# The Best Years of Our Lives - Blu-ray Review



## Mike Edwards (Mar 10, 2011)

[img]http://www.hometheatershack.com/gallery/file.php?n=13413[/img] 
*Title: The Best Years of Our Lives* 

*Movie:* :5stars:
*Video:* :4.5stars:
*Audio:* :4stars: 
*Extras:* :1star: 

*HTS Overall Score:*82




[img]http://www.hometheatershack.com/gallery/file.php?n=13414[/img]*Summary*
I rarely give 5 star ratings on the movie section of a review, that’s usually because very few pictures actually deserve a perfect rating. There’s a ton of perfect films by technical standards in regards to the discs themselves, but I’m pretty picky about giving out a 5 star rating for the film itself. Most films are flawed by nature and it’s hard to give any story a free pass. However, there are some films that are just THAT good, and “The Best Years of Our Lives” falls into that category. Director William Wyler directed and won an Oscar for the famed “Mrs. Miniver” and after that decided to follow his own lead and enlist in the fight against the Germans and the Japanese. After spending 3 years in the forces he came back and saw the plight first hand that military men were suffering from. The loneliness, the feelings of displacement, the despair and the frustration of fitting back into a world of chaos after being inside of a unit that thrived on order and rigidity. Most film makers were following up the war with documentaries and the like, but William decided to make a grand epic, not about the war itself, but rather what happens after the war, the trials and tribulations that our forces were dealing with on the home front after the fact. Cast brilliantly, he created a film that transcends the war and the era that it was shot in, to ring true to this day and age, for every man and woman in the military who has dealt with, or is dealing with the pain and heartbreak of sacrifices, both physical and mental.

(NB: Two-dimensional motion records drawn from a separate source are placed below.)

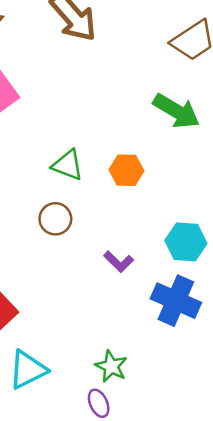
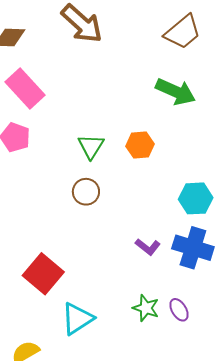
green triangle: (68, 165) -> (91, 146), turned 48
purple L-shape: (119, 262) -> (148, 247), moved
purple ellipse: (99, 403) -> (179, 310), moved

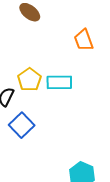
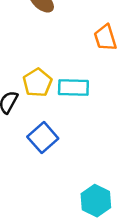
blue square: (22, 125) -> (43, 138), moved

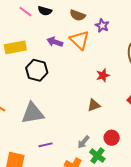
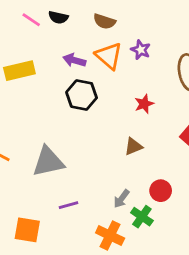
purple star: (102, 26) -> (141, 50), moved
black hexagon: (37, 70) -> (82, 95), moved

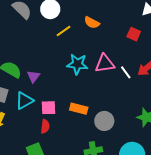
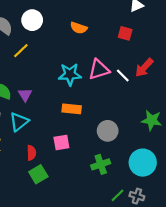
yellow line: (64, 31) -> (21, 51), moved
pink square: (49, 108) -> (61, 143), moved
orange rectangle: (79, 109) -> (72, 109), moved
red semicircle: (45, 126) -> (31, 153), moved

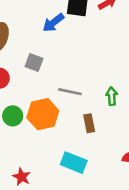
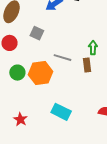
green arrow: (112, 96) -> (93, 48), moved
brown rectangle: (89, 123) -> (87, 65), moved

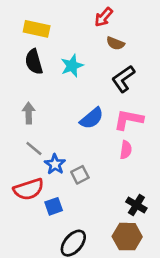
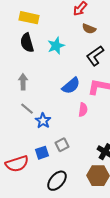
pink semicircle: (126, 150) -> (83, 110), moved
gray square: (80, 175) -> (62, 145), moved
red semicircle: (29, 189) -> (17, 164), moved

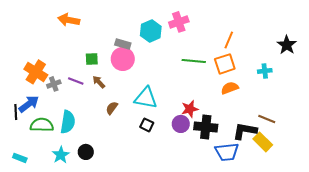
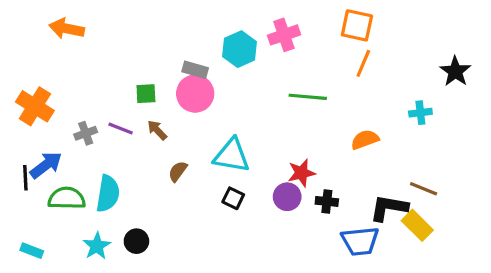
orange arrow: (69, 20) -> (67, 29), moved
orange square: (225, 64) -> (357, 25), moved, turned 30
orange cross: (36, 72) -> (35, 106), moved
black cross: (206, 127) -> (327, 201), size x0.6

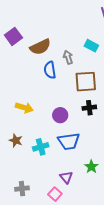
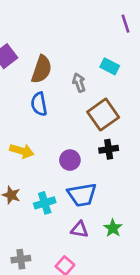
brown semicircle: (40, 47) -> (42, 69), turned -45
blue semicircle: (50, 70) -> (39, 104), moved
brown square: (86, 82) -> (103, 115), turned -30
purple triangle: (66, 177) -> (80, 229), moved, turned -40

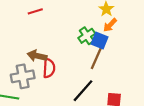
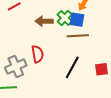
brown arrow: (37, 56) -> (44, 21), moved
brown line: (97, 58) -> (78, 36), turned 75

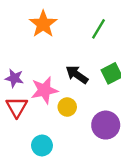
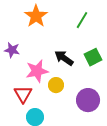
purple star: (14, 78) -> (12, 50), moved
red triangle: (17, 107) -> (23, 94), moved

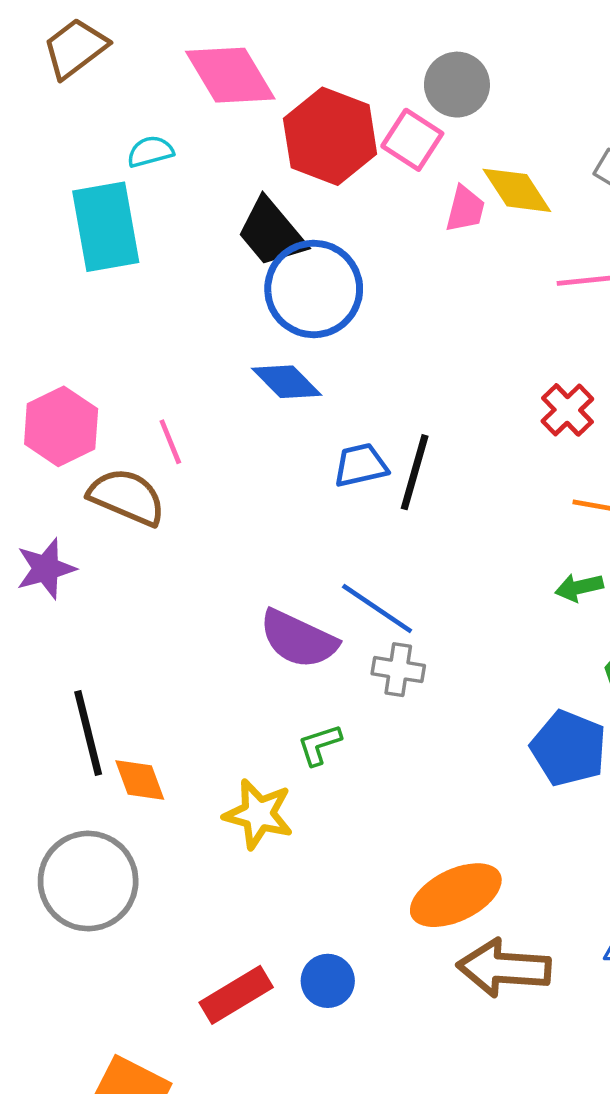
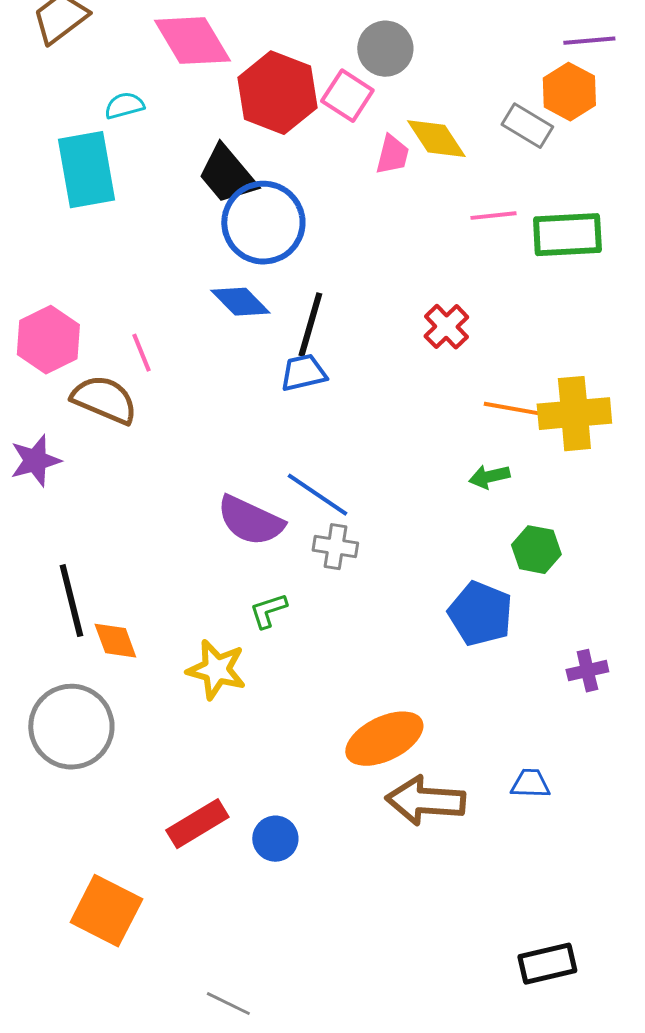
red cross: (567, 410) -> (446, 327), moved
black line: (415, 472) -> (310, 325), moved
blue circle: (328, 981) -> (275, 839), moved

“Best Years of Our Lives” is the story of 3 returning soldiers and their rehabilitation into civilian life. Sergeant Al Stephenson (Fredrich March) of the U.S. Army, Air Force Captain Fred Derry (Dana Andrews), a former bombardier, and Homer Parrish, a naval repairman who lost both of his hands in an incident of a sinking cruiser (played by Harold Russell, a man who actually DID have his hands blown off while training paratroopers with some TNT) are all hitching a ride back to Boone Town, a fictional Midwestern town that they call home. Fred tries his best to catch a commercial flight back home, but all of the flights are booked for days. Desperate to get home to his family he catches a flight on the Army Transport planes along with Al and Homer. There the three pass the time, nervously awaiting the welcome home they are going to get. Once in town the three part ways, take a shaky breath and step forward towards what awaits them.

Homer is the most distraught of the three of them. He has a fiancée named Wilma (Cathy O’Donnell) waiting for him, but he’s not sure just how she’s going to take to a man with no hands. Welcomed with open arms, Homer still has to get used to being a different man than he once was. Wilma is the stuff that dreams are made of, a devoted girl who sees the real man, not what he’s lost, but who he is on the inside. The only problem is that Homer truly hasn’t come to grips with his situation. Constantly afraid that no one will want to be with a man who can’t take care of himself he pushes Wilma and his family away, constantly looking for people who are staring at his lack of hands. Self-pitying and downward spiraling he’s on the verge of losing Wilma due to his inability to cope.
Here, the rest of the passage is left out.